Le Gerfaut
gronda-t-il. Et on prétend nous arrêter pour ça ! Pourquoi pas nous pendre ?
— C’est exactement ce que Lauzun réclame ! riposta Fersen froidement. Il menace même de se rembarquer avec ses hommes si on ne lui donne pas satisfaction. Cela dit, le Général n’a pas cru un mot de son histoire et, je vous l’ai dit, c’est lui qui m’envoie car il ne veut pas être obligé de vous arrêter.
— N’est-il donc plus le chef suprême avec M. le Chevalier de Ternay ? Que peut M. de Lauzun contre ses décisions ?
— Je vous l’ai dit : se rembarquer ! Et nous, nous ne pouvons pas prendre le risque de nous passer de sa légion. Rochambeau préfère temporiser, gagner du temps. Il m’a dit qu’il devait vous confier une mission qui vous éloignera de Rhode Island pendant quelque temps. Cela lui permettra de faire éclater la vérité et de calmer Lauzun. Il vous fait dire d’aller l’attendre dans un bastion de l’ancienne ligne de défense anglaise qui est derrière la ville, celui qui se trouve juste dans la ligne du clocher de l’église. Il vous y rejoindra après le couvre-feu pour vous donner ses instructions.
— Ça ne suffira pas ! grogna Tim.
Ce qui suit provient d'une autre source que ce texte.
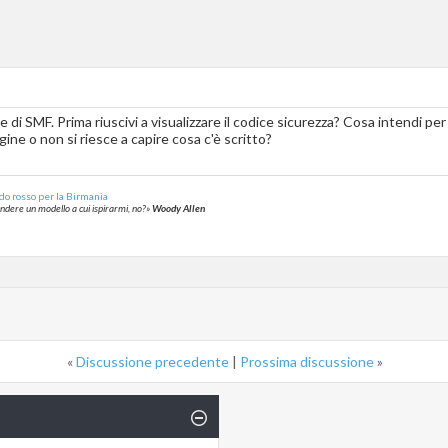
le di SMF. Prima riuscivi a visualizzare il codice sicurezza? Cosa intendi pe
ne o non si riesce a capire cosa c'è scritto?
do rosso per la Birmania
rendere un modello a cui ispirarmi, no?»
Woody Allen
«
Discussione precedente
|
Prossima discussione
»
Qui dit mission dit voyage et qui dit voyage dit moyens de le mener à bien. Mes armes sont restées chez miss Martha Carpenter. Quant à mon ami Gilles, il n’a strictement rien de ce qu’il lui faudrait pour courir les bois. Cet uniforme bleu et jaune le rend aussi visible dans une forêt qu’un perroquet sur un perchoir. En outre, il faudrait de la nourriture pour nous et notre jeune compagnon, des munitions de chasse… et quelques autres plus appropriées aux Anglais qu’au lièvre…
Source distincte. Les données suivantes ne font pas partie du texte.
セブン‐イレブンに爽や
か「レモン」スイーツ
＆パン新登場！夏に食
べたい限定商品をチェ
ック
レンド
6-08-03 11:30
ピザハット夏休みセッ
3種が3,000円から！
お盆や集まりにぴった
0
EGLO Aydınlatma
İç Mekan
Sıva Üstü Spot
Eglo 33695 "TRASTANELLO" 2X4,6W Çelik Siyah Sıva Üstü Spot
— Assez, assez ! coupa Fersen. Vous aurez ce qu’il vous faut mais, pour l’amour du Ciel, dépêchez-vous de vous mettre à l’abri ! Et si le malheur veut que vous rencontriez un légionnaire, faites taire, je vous prie, cette grande bravoure qui vous caractérise et cachez-vous ! Ils sont capables de vous tirer à vue et les cadavres n’ont jamais fait de bons émissaires.
Tim marmotta quelque chose touchant l’extrême plaisir qu’il aurait à tordre le cou d’un duc français mais obéit tout de même, se faufilant, suivi des deux autres, à l’ombre de la haie de sureau tandis que Fersen, les mains au dos, se dirigeait d’un pas de promenade et le nez en l’air vers la demeure des Hunter, famille notable où il avait ses habitudes et dont, pour tuer le temps, il courtisait nonchalamment la fille.
Grâce à la profonde connaissance qu’avait Tim des coins tranquilles, passages déserts, haies touffues et vergers peu fréquentés, les trois fugitifs purent gagner sans encombre la vieille ligne de défense que Rochambeau n’avait pas encore eu le temps matériel de remettre en état. Écartant l’épaisse végétation qui l’assaillait de toutes parts, ils pénétrèrent à l’intérieur d’une enceinte à moitié ruinée où les madriers troncs d’arbre à peine dégrossis hérissaient des tas de pierres. Ils y trouvèrent une antique casemate à peu près habitable et s’y établirent pour attendre la nuit.
Depuis qu’ils avaient quitté Fersen, aucun d’eux n’avait ouvert la bouche. Tim, assis les coudes aux genoux et la tête dans les épaules, serrait les lèvres sur la pipe qu’il avait machinalement tirée de sa poche et fichée dans le coin de sa bouche. Il regardait devant lui, l’air absent, comme si tout ce qui venait de se passer ne le touchait pas. Mais Gilles tremblait de colère impuissante et d’indignation. Tellement qu’il ne sentait même plus les élancements de son dos déchiré. Sans l’ordre formel de Rochambeau, il se fût jeté avec bonheur dans le camp de Lauzun, l’épée au poing, pour y débusquer ce misérable Morvan et laver dans son sang l’indigne accusation portée contre le brave Tim qui ne s’était jeté dans ce guêpier que pour lui sauver la vie. Mais il comprenait qu’il lui fallait obéir aveuglément s’il ne voulait pas se perdre à tout jamais. Quant à Igrak, assis sur une pierre près de l’entrée il gardait une immobilité telle qu’on le distinguait à peine de ce qui l’entourait.
La nuit fut longue à venir. Enfin, les bruits de la petite ville s’éteignirent un à un. Quand il n’y eut plus dans l’air immobile que le cri d’un engoulevent et l’aboiement lointain d’un chien, des pas précautionneux se firent entendre dans les broussailles.